A Happy New Year with Kramer
THE signature vellies are there and the bowler hat atop his head, with characteristic feather attached to the band.
Sitting perched at a bar table in the Fugard Theatre’s intimate foyer, David Kramer is, as always, the amazing, the legendary, theatre maker, musician, singer and director.
The man is a familiar figure around town – he loves to walk on Camps Bay beach (close to where he lives), is a regular film-goer at the Labia and is frequently spotted at any number of theatres, watching, observing and digesting other creatives’ work.
We meet to talk in retrospect about his triumphant Langarm, which has been so popular that the show has been extended. And to discuss Happy New Year, his adaptation of the hit two-hander
play Midsummer (A Play With
Songs), by David Greig and Gordon McIntyre. He’s been in the business of entertaining people in one way or another for 48 years with a considerable portfolio of songs and productions, and he smiles a gentle smile when I quiz him about his remarkable legacy and never-ending passion.
Using his own background in the Boland town of Worcester, he would often put the spotlight on these little towns – and with his gritty realism coupled with a dark sense of humour, he would get his message across.
It’s not long before the name Taliep Petersen crops up – in 1986 Petersen and Kramer began collaborating on their first musical project District Six (D6).
His fascination and connection with District Six grew and grew and last year another box office success and, currently still showing at the Fugard, is Langarm – set in D6 and portraying the tragedy of forced removals there.
It was due to his friend in London – Nicholas Kent – that
Happy New Year came about – Kent is the artistic director of the Tricycle Theatre where some of Kramer’s plays were staged, and he wanted Kramer to adapt the play for Cape Town audiences.
In true Kramer style it appears he has done a splendid job of fitting the city to the play.
In the play, high-flying divorce lawyer Lee-André meets car salesman and small-time criminal Dan in a bar one midsummer’s night when the married man she’s been seeing cancels their date.

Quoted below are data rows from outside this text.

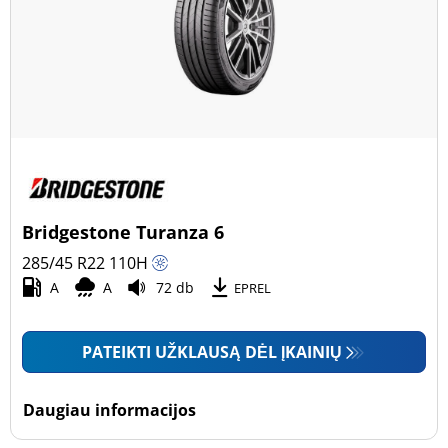
Bridgestone Turanza 6
285/45 R22
110
H
A
A
72 db
EPREL
PATEIKTI UŽKLAUSĄ DĖL ĮKAINIŲ
Daugiau informacijos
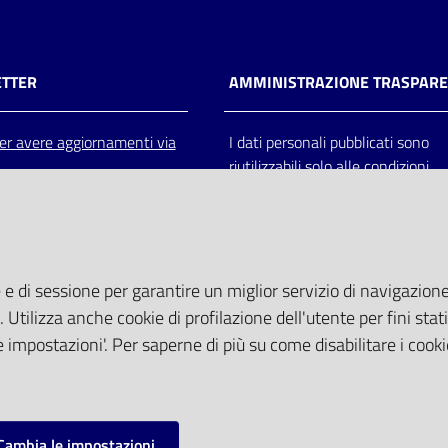
TTER
AMMINISTRAZIONE TRASPAR
 per avere aggiornamenti via
I dati personali pubblicati sono
riutilizzabili solo alle condizioni
previste dalla direttiva comunitar
2003/98/CE e dal d.lgs. 36/200
 e di sessione per garantire un miglior servizio di navigazione 
. Utilizza anche cookie di profilazione dell'utente per fini stati
 impostazioni'. Per saperne di più su come disabilitare i cooki
Cambia le impostazioni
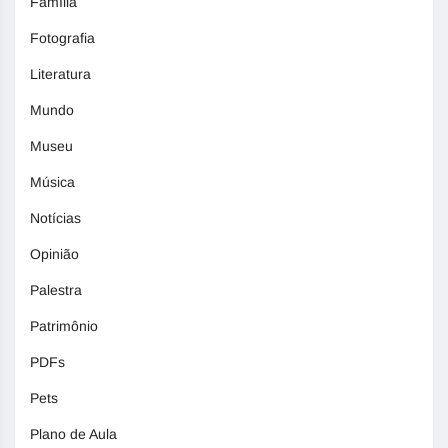
Família
Fotografia
Literatura
Mundo
Museu
Música
Notícias
Opinião
Palestra
Patrimônio
PDFs
Pets
Plano de Aula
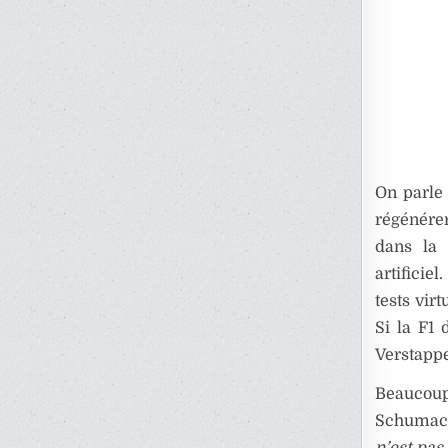
On parle 
régénére
dans la 
artificie
tests vir
Si la F1
Verstappe
Beaucoup 
Schumach
n’est pas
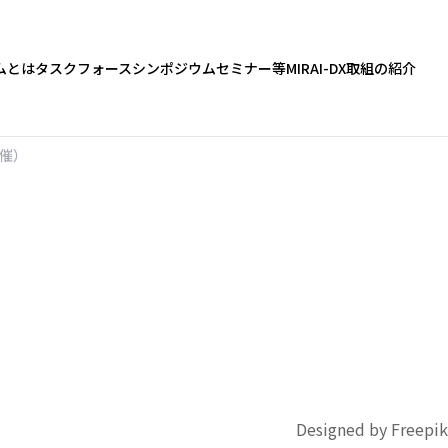
ムとは
タスクフォース
シンポジウム
セミナー等
MIRAI-DX
取組の紹介
開催）
Designed by Freepik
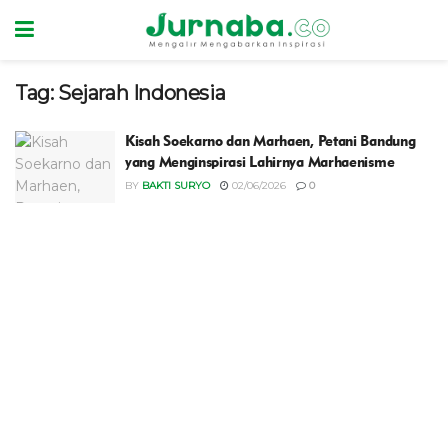
Tag:
Sejarah Indonesia
Kisah Soekarno dan Marhaen, Petani Bandung
yang Menginspirasi Lahirnya Marhaenisme
BY
BAKTI SURYO
02/06/2026
0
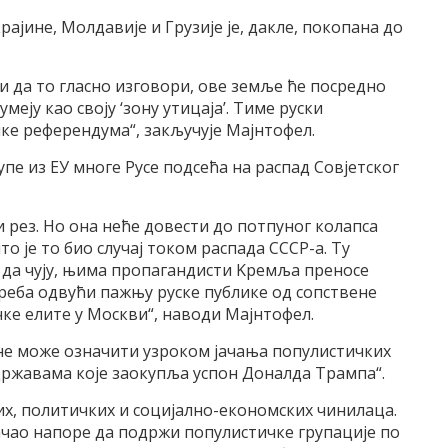
аjине, Mолдавиjе и Грузиjе jе, дакле, покопана до
ти да то гласно изговори, ове земље ће посредно
меjу као своjу ‘зону утицаjа’. Tиме руски
ке референдума“, закључуjе Mаjнтофел.
пе из EУ многе Русе подсећа на распад Совjетског
и рез. Но она неће довести до потпуног колапса
о jе то био случаj током распада СССР-а. Tу
у да чуjу, њима пропагандисти Kремља преносе
треба одвући пажњу руске публике од сопствене
ке елите у Mоскви“, наводи Mаjнтофел.
 не може означити узроком jачања популистичких
ржавама коjе заокупља успон Доналда Tрампа“.
их, политичких и социjално-економских чинилаца.
ачао напоре да подржи популистичке групациjе по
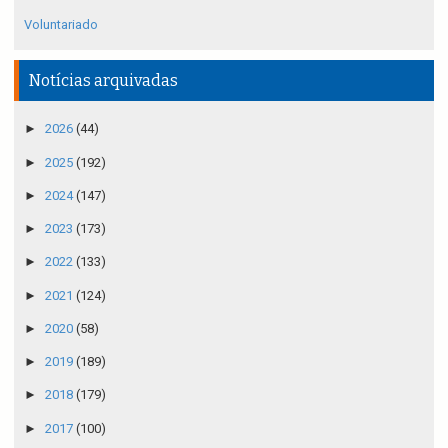
Voluntariado
Notícias arquivadas
►
2026
(44)
►
2025
(192)
►
2024
(147)
►
2023
(173)
►
2022
(133)
►
2021
(124)
►
2020
(58)
►
2019
(189)
►
2018
(179)
►
2017
(100)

He’s totally not her type, but when the two disparate souls come together, a wild weekend of alcohol-infused adventure and abandon ensues. They discover they are not so different after all, and that maybe there are second chances at life – and love. “It’s very appealing and also easy to perform – a love story between two unlikely people,” says Kramer.
The couple who play the roles, Bianca Flanders and Dean Balie, are romantically linked in real life, making it all the more poignant and the chemistry on stage absolutely real.
“It’s been great rethinking this in a new setting and with the new actors. Dean plays a man in the twilight zone – someone who did well at school but does favours for the wrong people. But he and Lee-André have a very sweet relationship.”
Happy New Year runs from February19 until March16 at the Fugard Studio. Tickets can be booked through The Fugard Theatre.